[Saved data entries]
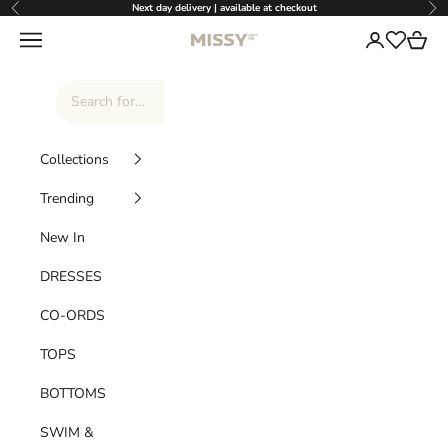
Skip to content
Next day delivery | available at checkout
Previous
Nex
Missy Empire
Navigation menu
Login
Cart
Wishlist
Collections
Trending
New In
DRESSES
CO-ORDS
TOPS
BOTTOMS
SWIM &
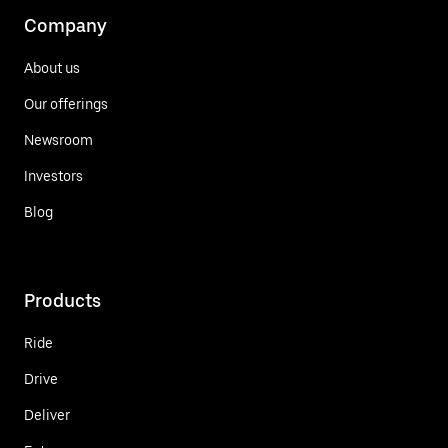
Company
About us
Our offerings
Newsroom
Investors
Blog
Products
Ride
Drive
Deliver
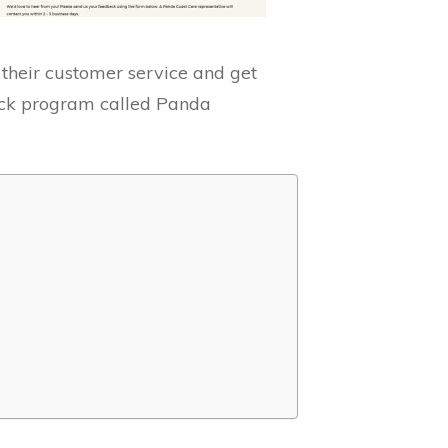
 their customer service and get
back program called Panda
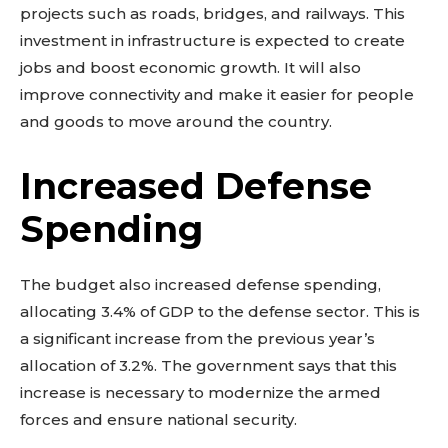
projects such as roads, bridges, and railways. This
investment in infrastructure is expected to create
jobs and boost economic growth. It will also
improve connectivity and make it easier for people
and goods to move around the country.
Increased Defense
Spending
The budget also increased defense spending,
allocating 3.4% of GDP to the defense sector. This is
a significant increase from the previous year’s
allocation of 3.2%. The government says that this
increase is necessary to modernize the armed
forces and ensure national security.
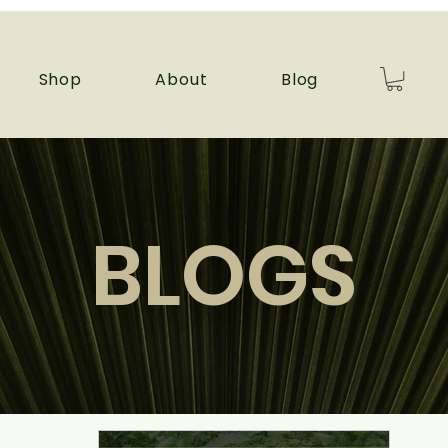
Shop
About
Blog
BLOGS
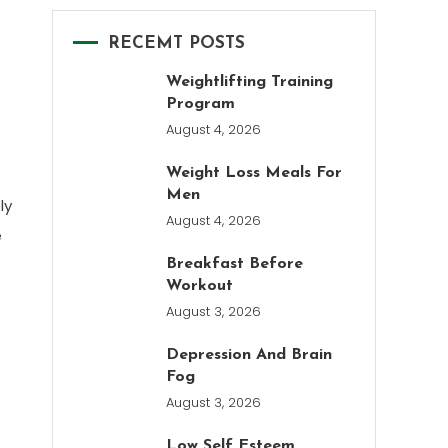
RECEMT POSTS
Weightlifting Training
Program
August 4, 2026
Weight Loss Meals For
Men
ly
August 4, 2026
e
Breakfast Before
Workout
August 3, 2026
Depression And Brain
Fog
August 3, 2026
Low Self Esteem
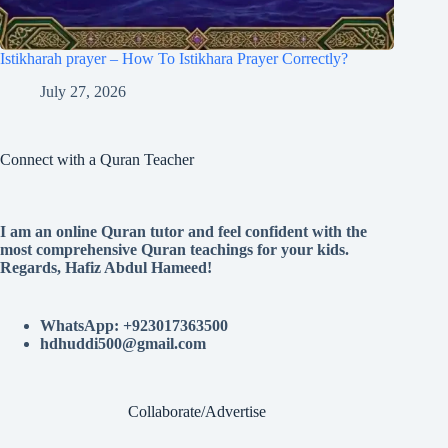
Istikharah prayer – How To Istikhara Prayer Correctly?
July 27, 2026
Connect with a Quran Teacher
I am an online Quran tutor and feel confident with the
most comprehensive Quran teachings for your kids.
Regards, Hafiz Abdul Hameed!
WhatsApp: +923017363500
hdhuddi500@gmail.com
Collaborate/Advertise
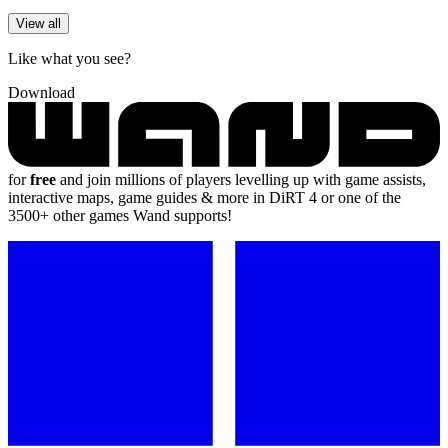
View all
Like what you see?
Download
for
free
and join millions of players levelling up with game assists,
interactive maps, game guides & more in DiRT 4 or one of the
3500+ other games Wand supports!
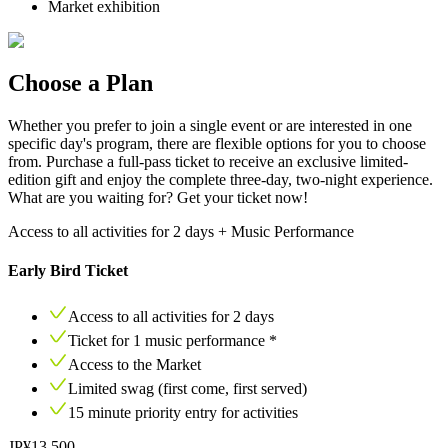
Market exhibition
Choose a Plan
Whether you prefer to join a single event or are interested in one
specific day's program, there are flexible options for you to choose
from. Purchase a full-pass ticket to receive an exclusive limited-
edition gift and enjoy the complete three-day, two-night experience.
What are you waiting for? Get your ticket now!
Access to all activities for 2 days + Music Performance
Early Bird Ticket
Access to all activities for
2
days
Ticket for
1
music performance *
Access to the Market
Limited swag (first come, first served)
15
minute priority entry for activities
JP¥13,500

- **What is needed**: In the entries above, find each line that includes the string "activities" and copy it.

- **Reply**:
Access to all activities for 2 days + Music Performance
Access to all activities for
minute priority entry for activities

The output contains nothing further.